TALLAHASSEE --- Gov. Ron DeSantis is accusing suspended Broward County Sheriff Scott Israel of being responsible for the deaths of 17 students and faculty members at a Parkland high school and five other victims of a mass shooting at an airport, according to documents filed this week with the Florida Senate.
The allegations against Israel, whose suspension was one of DeSantis’ first actions after the Republican governor took office in January, were included in what is known as a “bill of particulars” as Israel tries to get his job back.
Israel has appealed the suspension to the state Senate, which has the authority to reinstate or remove elected officials. Senate President Bill Galvano appointed former Rep. Dudley Goodlette, a Naples-area Republican, to serve as special master in Israel’s case and in an appeal by suspended Okaloosa County Superintendent of Schools Mary Beth Jackson, who was also removed by DeSantis.
Special Section: Parkland school shooting
The bill of particulars in Israel’s case, filed Monday by DeSantis lawyer Nicholas Primrose, includes specific allegations related to the Feb. 14, 2018, massacre at Marjory Stoneman Douglas High School in Parkland and a Jan. 6, 2017, attack at the Fort Lauderdale-Hollywood International Airport.
“Mr. Israel neglected his duty and/or was incompetent in failing his paramount statutory responsibility to be the ‘conservator of the peace’ in Broward County,” in violation of Florida law, Primrose wrote in the 14-page document.
The bill of particulars also charges Israel with “failing to protect the life” of each of the 22 shooting victims, identifying them individually by name.
But the allegations drew an angry response Thursday from Israel’s attorney, Benedict Kuehne.
The “scandalously false allegations that the sheriff is responsible for the deaths of any of these victims is outrageous,” Kuehne told The News Service of Florida in a telephone interview.
“At a time when the governor was a candidate and a member of Congress doing nothing to promote the health, welfare and safety of people in the state of Florida and throughout the nation, our sheriff was working diligently with his office to protect the people of Broward County. And for a governor, from his perch in Tallahassee, to contend, essentially, he would have done better makes a mockery of the dedication of law enforcement officers,” Kuehne said.

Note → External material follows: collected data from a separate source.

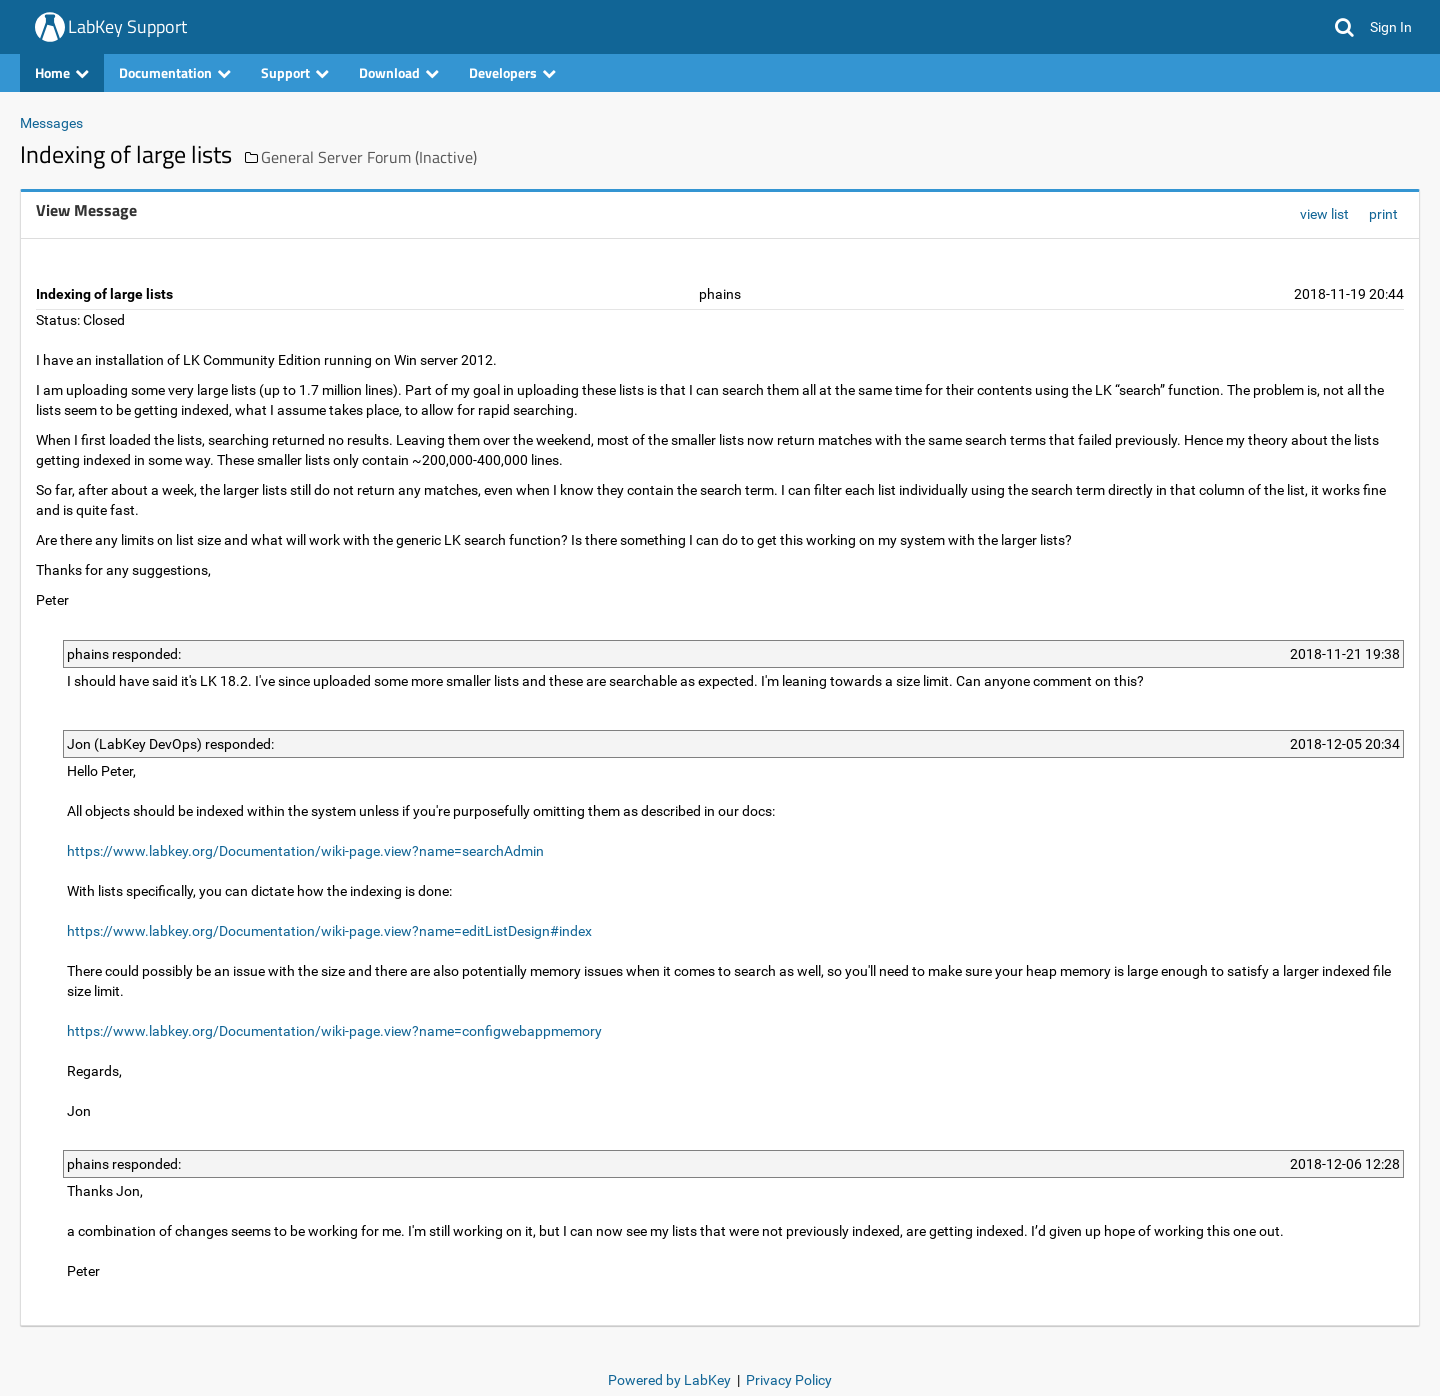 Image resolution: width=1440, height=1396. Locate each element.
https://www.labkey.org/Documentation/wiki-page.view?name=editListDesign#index (329, 931)
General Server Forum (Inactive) (369, 157)
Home (62, 72)
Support (295, 72)
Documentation (175, 72)
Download (399, 72)
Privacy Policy (789, 1380)
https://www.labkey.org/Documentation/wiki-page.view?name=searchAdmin (305, 851)
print (1383, 214)
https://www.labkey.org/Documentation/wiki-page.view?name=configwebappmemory (334, 1031)
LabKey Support (127, 26)
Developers (512, 72)
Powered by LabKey (669, 1380)
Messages (51, 123)
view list (1324, 214) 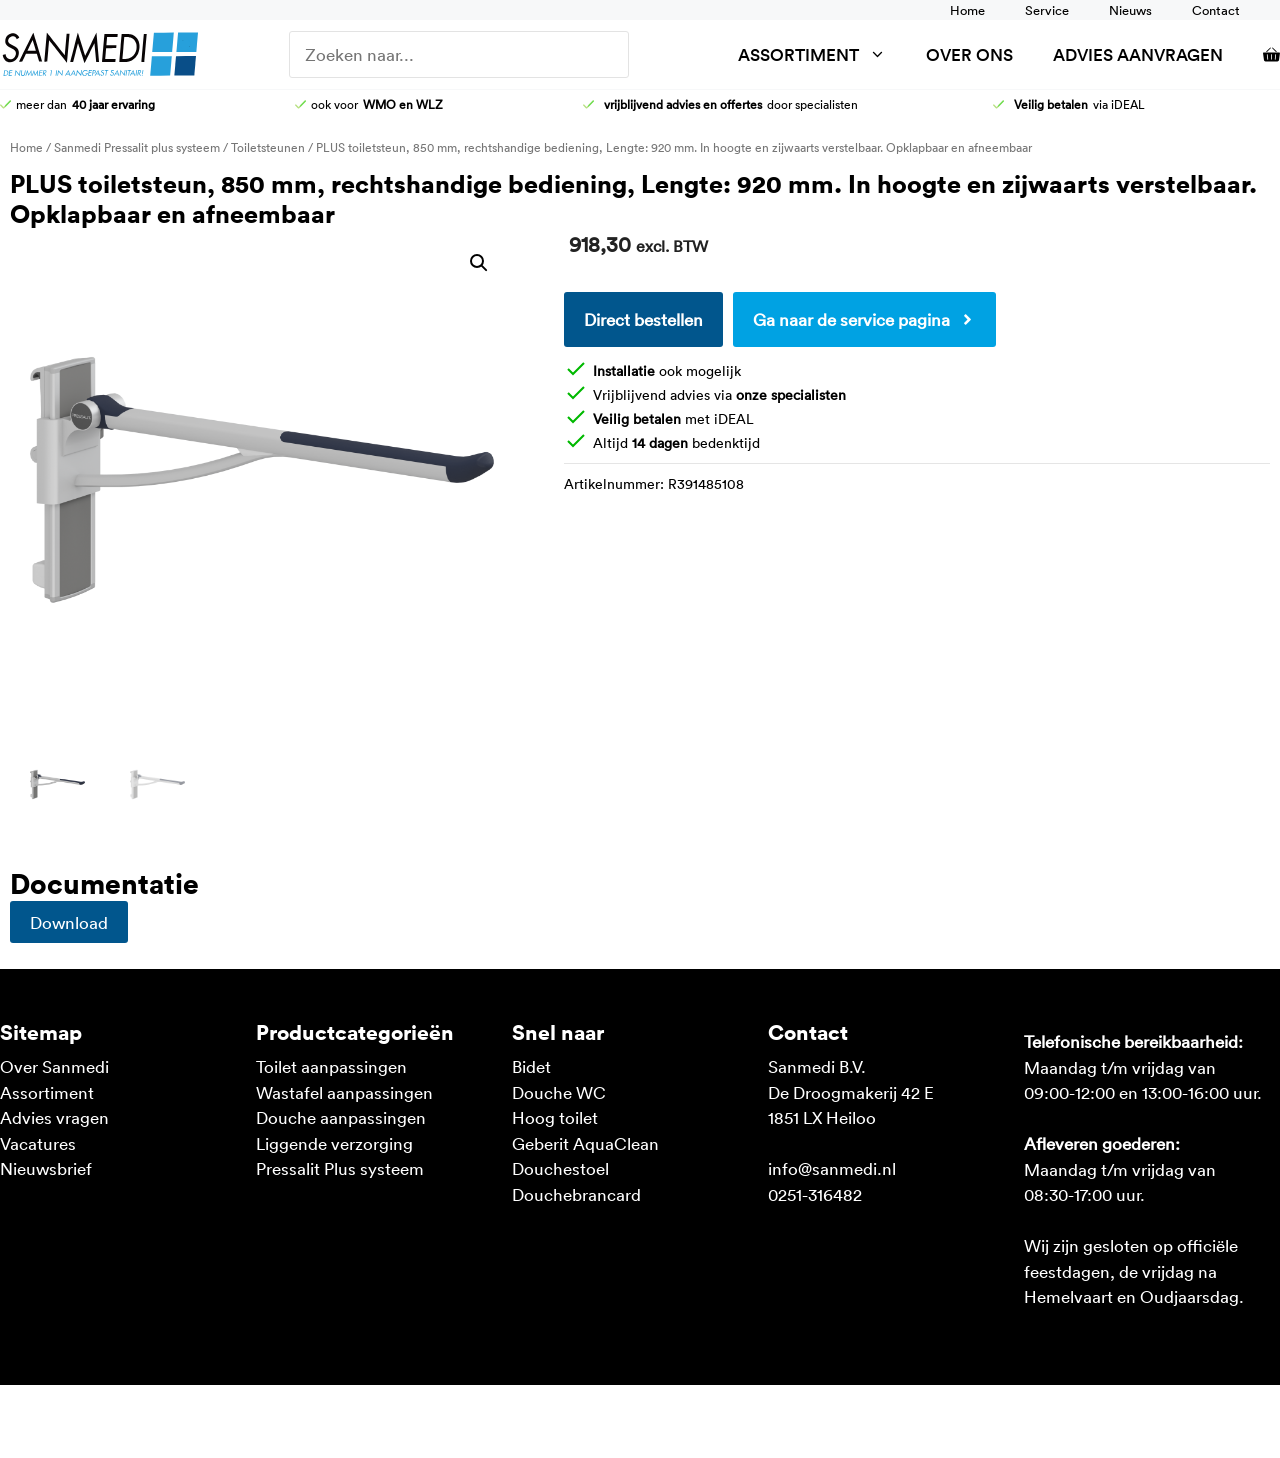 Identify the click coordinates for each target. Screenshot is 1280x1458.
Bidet (531, 1066)
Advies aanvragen (1138, 54)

DeSantis suspended the embattled sheriff shortly after a state commission created to investigate the Parkland massacre --- one of the nation’s worst school shootings --- released a report finding fault with how Israel’s office handled the attack by confessed gunman Nikolas Cruz, a former student at the school with a long history of mental health problems.
As Cruz unleashed a volley of bullets inside what was known as the freshman building, the high school’s resource officer, former sheriff’s Deputy Scot Peterson, lingered outside. Other deputies hid behind cars. The delays, along with a lack of training, communication problems and Israel’s policy that did not require deputies to confront active assailants, contributed to the number of deaths and injured victims, the commission found.
Israel “is solely responsible for the negligence of the deputies he appointed,” one of the allegations in the Senate document said.
Other allegations focused on Israel’s active-shooter policy, which “resulted in additional fatalities” at the Parkland school.
“From the time Deputy Peterson arrived at Building 12, his failure to enter the building and/or engage the gunman resulted in seven additional fatalities and almost a dozen more wounded students and faculty,” Primrose wrote, detailing one of the charges against Israel.
Seven other deputies arrived at the campus, heard gunfire and did not enter the building or engage with Cruz, also resulting in additional fatalities or injuries, Primrose added.
The document also accuses Israel of failing to adequately train his deputies, as evidenced by the attacks on the airport and the school.
“The lack of frequent and effective trainings by Mr. Israel was exposed during two separate mass casualty events within a one-year span of time that resulted in the deaths of 22 individuals,” the allegations said.
Israel, a Democrat first elected in 2012, has fiercely insisted he is innocent of any wrongdoing and has accused the Republican governor of removing him from office to fulfill a campaign pledge.
“The governor’s bill of particulars, as expected, is merely another press release designed to curry favor with those people to whom he made his campaign promise,” Kuehne told the News Service. “The document itself is not a bill of particulars. The document itself contains not a single reference to any legally binding duty that was neglected, any legally binding standard to which the sheriff failed to measure. Instead, it is an effort to say, ‘I disagree with the sheriff and I have the power to remove him.’ That is precisely what we knew from the beginning this case was about, and the bill of particulars is proof of that.”
Kuehne, who requested the bill of particulars during a Feb. 19 case management conference, railed about the allegations blaming the deaths of the 17 Parkland victims --- 14 of whom were students --- on Israel, who has said he intends to seek re-election next year.
“To say in writing, as a statement of the governor of the state of Florida in an official proceeding, that the sheriff is responsible for the tragic deaths of these children and adults at the hands of a shooter that the justice system will decide culpability is just outrageous. There’s no word to describe what the governor’s official writing is, other than an unacceptably unjust accusation,” Kuehne said.